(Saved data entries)
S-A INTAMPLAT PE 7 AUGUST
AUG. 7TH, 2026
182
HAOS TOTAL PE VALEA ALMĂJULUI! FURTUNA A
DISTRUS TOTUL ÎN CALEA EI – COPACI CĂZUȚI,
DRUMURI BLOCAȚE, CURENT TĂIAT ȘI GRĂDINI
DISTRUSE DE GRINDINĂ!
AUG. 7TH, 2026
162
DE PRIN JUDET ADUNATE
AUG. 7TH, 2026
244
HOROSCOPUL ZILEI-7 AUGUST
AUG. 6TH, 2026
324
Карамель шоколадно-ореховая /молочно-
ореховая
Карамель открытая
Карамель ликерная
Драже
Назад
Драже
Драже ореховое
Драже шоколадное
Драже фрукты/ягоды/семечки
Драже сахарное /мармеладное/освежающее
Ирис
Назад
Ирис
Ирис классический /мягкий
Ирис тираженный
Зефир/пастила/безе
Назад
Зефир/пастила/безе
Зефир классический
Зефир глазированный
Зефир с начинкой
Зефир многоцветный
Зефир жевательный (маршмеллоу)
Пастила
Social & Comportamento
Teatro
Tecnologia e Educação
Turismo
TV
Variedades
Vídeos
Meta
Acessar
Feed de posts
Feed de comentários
---
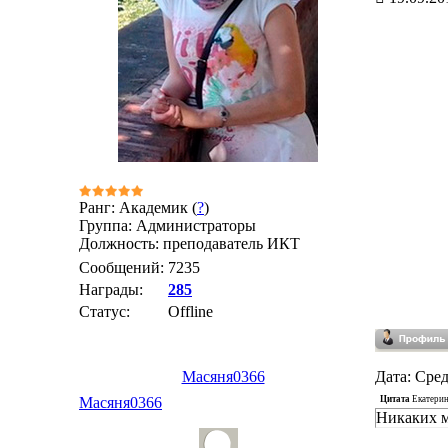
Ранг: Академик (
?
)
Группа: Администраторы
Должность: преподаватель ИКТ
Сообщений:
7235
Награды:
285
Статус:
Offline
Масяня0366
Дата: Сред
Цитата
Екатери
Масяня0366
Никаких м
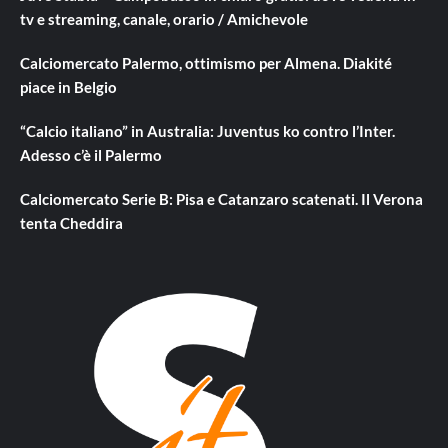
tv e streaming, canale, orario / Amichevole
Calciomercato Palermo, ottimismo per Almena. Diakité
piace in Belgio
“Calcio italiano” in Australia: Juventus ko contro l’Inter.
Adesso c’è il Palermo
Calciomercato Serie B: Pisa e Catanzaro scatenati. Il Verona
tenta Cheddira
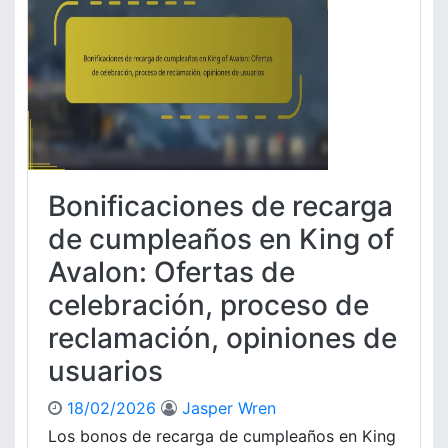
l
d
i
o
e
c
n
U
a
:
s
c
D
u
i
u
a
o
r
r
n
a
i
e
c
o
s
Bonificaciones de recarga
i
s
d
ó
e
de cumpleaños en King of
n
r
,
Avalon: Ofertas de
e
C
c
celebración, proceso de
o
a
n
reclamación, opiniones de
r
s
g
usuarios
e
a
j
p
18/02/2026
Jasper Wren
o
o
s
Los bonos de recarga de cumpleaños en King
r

Your objective ▸ Only lines containing the string "cumpleaños" belong in the answer; find them in the data above and copy them.

Your response ▸
de cumpleaños en King of
Los bonos de recarga de cumpleaños en King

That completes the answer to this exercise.